This repository contains the profile hidden Markov models used in the identification of lactate utilization genes, the 3448 protein sequences (in fasta format) used as marker genes for the presence of butyrate and propionate production pathways, and 12 protein sequences (in fasta format) of Rnf complex subunits. These were used in the paper "Distribution, organization and expression of genes concerned with anaerobic lactate-utilization in human intestinal bacteria" Sheridan et al 2021. Preprint doi: https://doi.org/10.1101/2021.04.04.438253
Lactate utilization loci were searched for using the Hidden Markov Model (HMM) profiles of conserved domains found in three-component L-lactate hydrogenase (PF02754, PF02589, PF13183, PF11870), FAD-dependent D-lactate dehydrogenase (PF01565, PF02913, PF09330, PF12838, PF02754), FMN-dependent L-lactate dehydrogenase (PF01070, PF00173), NAD-dependent D-lactate dehydrogenase (PF00389, PF02826), NAD-dependent L-lactate dehydrogenase (PF02866, PF00056), lactate permease (PF02652), lactate racemase (PF09861) and ETF (PF00766, PF01012) using hmmsearch in HMMER3. A threshold of 80 bit score was used (hmmsearch).
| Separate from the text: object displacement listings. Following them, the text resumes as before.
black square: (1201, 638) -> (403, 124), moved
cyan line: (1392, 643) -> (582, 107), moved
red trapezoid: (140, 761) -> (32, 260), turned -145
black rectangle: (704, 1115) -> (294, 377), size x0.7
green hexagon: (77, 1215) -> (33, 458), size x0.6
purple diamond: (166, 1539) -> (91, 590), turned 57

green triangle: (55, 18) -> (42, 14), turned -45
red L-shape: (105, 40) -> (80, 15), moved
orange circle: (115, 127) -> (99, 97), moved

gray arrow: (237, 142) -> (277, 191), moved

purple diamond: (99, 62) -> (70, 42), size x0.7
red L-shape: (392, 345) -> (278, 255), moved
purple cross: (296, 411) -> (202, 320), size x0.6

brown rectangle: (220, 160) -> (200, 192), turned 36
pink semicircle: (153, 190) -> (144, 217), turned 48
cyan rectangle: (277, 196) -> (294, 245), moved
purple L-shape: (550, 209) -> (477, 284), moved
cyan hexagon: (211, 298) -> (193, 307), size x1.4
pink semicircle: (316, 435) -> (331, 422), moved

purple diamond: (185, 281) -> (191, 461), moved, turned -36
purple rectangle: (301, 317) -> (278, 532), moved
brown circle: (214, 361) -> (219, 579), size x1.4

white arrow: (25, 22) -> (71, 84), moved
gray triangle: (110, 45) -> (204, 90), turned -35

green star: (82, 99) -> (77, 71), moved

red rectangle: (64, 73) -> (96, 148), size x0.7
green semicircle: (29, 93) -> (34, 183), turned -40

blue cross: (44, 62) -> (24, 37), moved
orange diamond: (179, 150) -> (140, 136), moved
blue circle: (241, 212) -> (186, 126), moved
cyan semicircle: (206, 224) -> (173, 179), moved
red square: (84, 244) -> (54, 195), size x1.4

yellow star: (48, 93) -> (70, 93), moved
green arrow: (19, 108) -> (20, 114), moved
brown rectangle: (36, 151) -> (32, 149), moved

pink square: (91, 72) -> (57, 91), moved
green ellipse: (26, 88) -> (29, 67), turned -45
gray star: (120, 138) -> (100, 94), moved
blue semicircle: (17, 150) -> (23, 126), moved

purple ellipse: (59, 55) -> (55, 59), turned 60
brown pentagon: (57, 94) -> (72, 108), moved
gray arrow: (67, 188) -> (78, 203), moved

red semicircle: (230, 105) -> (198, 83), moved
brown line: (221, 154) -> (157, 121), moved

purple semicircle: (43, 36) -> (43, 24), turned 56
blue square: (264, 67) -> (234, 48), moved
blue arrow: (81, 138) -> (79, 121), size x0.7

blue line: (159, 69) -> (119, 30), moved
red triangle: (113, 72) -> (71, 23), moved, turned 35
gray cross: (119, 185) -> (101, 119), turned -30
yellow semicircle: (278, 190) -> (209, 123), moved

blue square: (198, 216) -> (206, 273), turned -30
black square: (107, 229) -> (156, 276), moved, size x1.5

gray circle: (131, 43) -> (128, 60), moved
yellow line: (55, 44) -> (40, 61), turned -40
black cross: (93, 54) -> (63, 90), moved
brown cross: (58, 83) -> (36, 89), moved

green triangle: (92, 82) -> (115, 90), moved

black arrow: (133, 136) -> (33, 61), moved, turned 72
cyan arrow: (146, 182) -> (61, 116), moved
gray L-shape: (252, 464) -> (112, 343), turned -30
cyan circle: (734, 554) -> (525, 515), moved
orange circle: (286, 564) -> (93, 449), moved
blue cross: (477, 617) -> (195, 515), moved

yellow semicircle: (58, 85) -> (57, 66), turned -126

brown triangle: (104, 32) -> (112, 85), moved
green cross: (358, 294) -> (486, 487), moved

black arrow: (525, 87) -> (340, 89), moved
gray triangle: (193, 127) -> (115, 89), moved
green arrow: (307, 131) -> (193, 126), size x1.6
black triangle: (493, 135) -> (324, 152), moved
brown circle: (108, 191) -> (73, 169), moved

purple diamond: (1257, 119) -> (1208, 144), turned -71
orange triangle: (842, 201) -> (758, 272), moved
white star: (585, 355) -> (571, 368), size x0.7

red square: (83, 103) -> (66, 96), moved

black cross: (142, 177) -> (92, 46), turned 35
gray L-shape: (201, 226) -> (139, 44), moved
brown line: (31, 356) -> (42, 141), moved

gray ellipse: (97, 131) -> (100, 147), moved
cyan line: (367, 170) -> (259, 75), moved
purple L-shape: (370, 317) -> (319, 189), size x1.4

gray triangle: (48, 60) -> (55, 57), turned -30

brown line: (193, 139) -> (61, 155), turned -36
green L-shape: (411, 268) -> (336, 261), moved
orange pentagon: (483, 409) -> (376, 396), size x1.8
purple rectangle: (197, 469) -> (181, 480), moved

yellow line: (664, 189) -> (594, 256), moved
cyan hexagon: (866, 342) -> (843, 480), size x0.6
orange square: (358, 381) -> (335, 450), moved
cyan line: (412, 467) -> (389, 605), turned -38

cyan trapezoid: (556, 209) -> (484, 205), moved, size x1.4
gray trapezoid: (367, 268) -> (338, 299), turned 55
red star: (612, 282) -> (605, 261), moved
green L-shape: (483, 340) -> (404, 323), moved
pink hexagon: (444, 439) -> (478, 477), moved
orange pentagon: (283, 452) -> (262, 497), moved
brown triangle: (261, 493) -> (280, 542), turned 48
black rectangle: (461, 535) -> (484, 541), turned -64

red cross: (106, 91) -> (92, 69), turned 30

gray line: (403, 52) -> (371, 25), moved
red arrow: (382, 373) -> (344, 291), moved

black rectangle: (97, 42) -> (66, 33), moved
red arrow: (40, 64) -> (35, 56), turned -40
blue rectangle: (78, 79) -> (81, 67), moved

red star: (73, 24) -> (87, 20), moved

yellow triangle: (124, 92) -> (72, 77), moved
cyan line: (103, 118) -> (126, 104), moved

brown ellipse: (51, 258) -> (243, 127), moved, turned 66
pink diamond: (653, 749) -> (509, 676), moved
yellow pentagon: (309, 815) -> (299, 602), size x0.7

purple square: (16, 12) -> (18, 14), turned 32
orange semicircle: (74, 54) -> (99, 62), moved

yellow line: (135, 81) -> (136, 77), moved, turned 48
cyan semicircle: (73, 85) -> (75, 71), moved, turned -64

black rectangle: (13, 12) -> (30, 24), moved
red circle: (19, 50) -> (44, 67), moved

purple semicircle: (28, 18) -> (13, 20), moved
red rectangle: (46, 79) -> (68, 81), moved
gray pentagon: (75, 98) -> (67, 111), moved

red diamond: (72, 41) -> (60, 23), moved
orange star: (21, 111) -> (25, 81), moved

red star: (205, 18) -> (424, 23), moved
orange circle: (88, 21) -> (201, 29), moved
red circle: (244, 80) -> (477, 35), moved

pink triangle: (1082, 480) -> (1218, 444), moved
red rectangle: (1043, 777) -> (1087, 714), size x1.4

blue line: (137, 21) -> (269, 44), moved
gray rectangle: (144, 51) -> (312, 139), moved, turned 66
The presence of short-chain fatty acid pathways involved in the production of butyrate and propionate were predicted by querying genome sequences against a database of marker genes. Butyrate kinase and butyryl-CoA:acetate CoA-transferase were used as indicators of butyrate production, and propanediol utilization protein (PduP), lactoyl CoA dehydratase alpha-subunit (LcdA) and methyl-malonyl-CoA decarboxylase alpha-subunit (MmdA) as indicators of propionate production through the propanediol, acrylate and succinate pathways, respectively. A strict threshold of 60% identity was used.
The presence of Rnf complexes were predicted by querying genomes against the protein sequences (in fasta format) from the experimentally proven Rnf complexes of Clostridium ljungdahlii and Acetobacterium woodii.